*** Opening of THE INPUT ***

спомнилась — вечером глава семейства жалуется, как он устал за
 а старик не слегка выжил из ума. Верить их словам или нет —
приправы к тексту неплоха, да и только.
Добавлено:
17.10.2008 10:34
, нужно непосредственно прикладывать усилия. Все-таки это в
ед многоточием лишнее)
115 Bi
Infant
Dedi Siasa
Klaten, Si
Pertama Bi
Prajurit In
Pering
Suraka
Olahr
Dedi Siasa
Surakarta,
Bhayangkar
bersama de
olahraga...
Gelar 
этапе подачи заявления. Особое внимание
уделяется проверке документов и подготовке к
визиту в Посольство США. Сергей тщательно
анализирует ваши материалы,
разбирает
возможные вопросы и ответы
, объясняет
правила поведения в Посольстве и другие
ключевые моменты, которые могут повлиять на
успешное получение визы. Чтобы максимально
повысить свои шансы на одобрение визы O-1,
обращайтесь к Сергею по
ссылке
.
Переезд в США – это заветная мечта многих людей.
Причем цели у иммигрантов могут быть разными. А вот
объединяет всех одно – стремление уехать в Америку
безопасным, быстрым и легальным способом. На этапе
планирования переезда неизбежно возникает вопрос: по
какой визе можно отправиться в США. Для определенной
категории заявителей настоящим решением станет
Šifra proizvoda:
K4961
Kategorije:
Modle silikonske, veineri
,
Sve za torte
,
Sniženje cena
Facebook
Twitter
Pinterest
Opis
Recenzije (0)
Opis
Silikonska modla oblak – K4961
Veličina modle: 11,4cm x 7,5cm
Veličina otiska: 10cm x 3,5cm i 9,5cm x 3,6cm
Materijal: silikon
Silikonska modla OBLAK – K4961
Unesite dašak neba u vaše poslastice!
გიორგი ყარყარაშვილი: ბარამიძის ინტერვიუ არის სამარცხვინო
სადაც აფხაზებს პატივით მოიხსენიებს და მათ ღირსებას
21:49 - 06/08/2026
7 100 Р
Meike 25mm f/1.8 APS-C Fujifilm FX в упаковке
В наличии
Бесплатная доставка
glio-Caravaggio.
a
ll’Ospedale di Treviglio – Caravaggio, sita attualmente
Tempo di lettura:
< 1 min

*** Close of THE INPUT ***
*** Opening of THE INPUT ***

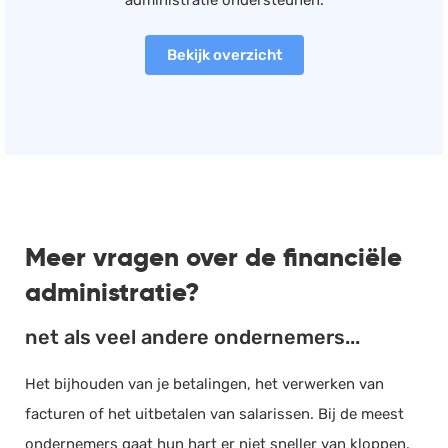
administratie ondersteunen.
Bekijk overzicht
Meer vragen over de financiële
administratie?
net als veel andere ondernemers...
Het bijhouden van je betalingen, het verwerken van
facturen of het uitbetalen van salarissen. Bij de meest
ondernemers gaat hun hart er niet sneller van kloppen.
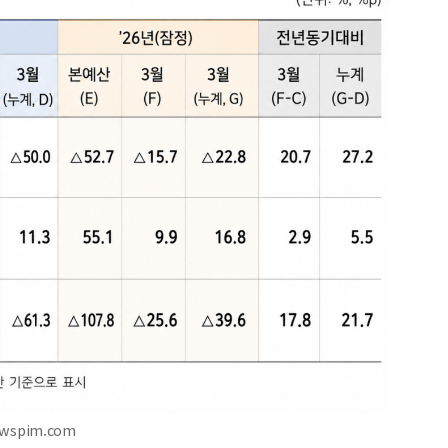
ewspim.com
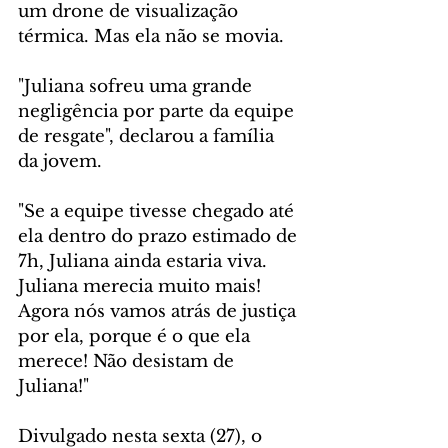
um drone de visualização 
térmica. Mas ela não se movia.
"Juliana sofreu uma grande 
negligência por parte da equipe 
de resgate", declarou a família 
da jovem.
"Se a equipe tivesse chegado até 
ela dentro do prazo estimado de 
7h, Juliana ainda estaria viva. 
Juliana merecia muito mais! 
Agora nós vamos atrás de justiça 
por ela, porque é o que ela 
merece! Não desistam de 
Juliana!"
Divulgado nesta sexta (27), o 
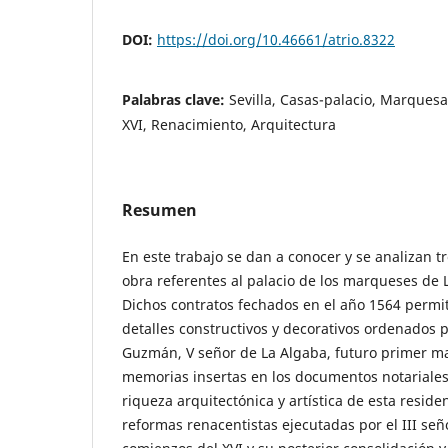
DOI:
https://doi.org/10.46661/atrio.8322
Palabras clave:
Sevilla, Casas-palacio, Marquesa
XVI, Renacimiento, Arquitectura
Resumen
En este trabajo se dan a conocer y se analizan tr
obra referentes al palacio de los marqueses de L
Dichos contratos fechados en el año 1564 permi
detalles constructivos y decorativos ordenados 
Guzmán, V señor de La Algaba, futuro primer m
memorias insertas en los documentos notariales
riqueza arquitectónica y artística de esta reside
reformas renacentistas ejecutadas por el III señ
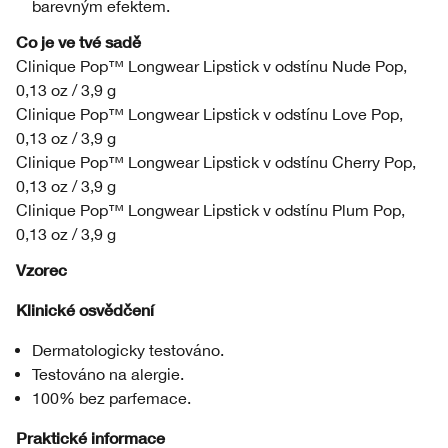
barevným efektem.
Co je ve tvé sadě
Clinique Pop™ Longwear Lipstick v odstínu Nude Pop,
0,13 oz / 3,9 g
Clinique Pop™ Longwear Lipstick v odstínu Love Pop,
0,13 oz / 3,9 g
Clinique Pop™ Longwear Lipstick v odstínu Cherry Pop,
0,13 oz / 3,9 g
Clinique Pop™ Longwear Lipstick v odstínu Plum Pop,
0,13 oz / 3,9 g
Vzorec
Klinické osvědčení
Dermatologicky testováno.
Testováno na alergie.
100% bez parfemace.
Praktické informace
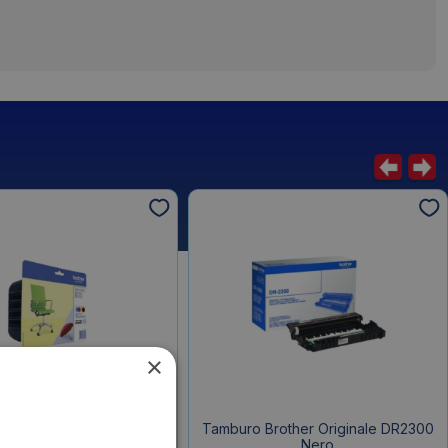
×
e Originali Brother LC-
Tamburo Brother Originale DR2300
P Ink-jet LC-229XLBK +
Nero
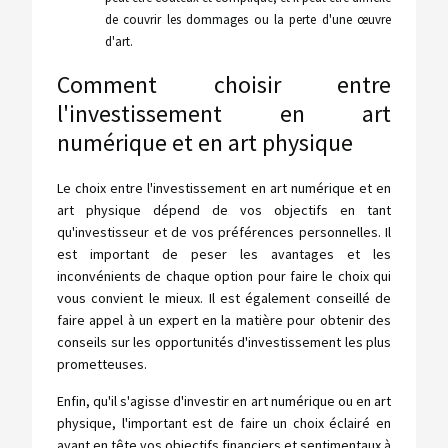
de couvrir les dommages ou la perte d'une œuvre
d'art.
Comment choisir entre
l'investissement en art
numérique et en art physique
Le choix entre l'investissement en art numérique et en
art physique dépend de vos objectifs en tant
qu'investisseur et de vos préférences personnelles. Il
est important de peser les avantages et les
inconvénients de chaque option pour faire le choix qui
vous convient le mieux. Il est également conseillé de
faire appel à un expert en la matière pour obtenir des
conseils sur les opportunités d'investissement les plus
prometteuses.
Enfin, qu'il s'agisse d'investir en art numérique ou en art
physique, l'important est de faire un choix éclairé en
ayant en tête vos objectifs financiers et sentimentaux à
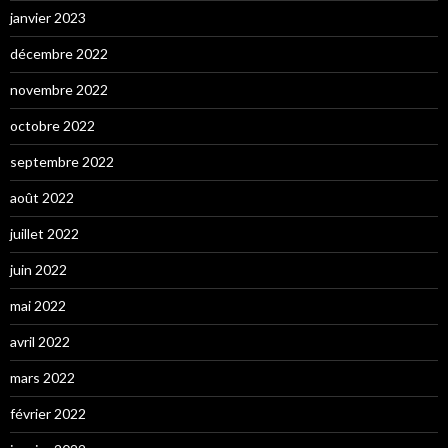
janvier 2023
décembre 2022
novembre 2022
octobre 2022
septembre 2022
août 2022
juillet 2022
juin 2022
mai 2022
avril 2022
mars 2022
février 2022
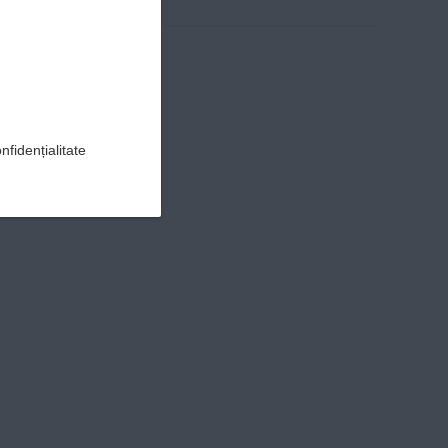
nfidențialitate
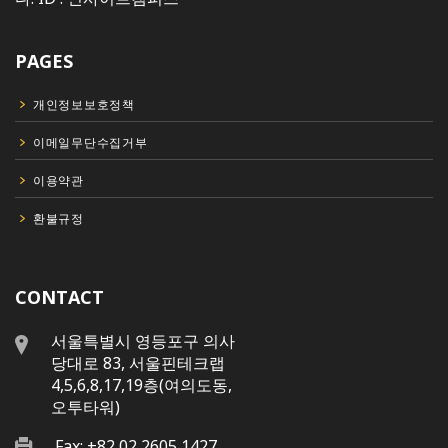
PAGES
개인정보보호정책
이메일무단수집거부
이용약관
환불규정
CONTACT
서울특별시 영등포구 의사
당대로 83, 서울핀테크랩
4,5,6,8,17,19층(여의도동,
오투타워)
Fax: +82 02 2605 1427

*** Close of THE INPUT ***

• _BRIEF_:
Where "могут" occurs in a line of the data above, count that line. Give the final count and no other words.

• _EXERCISE RESULT_:
2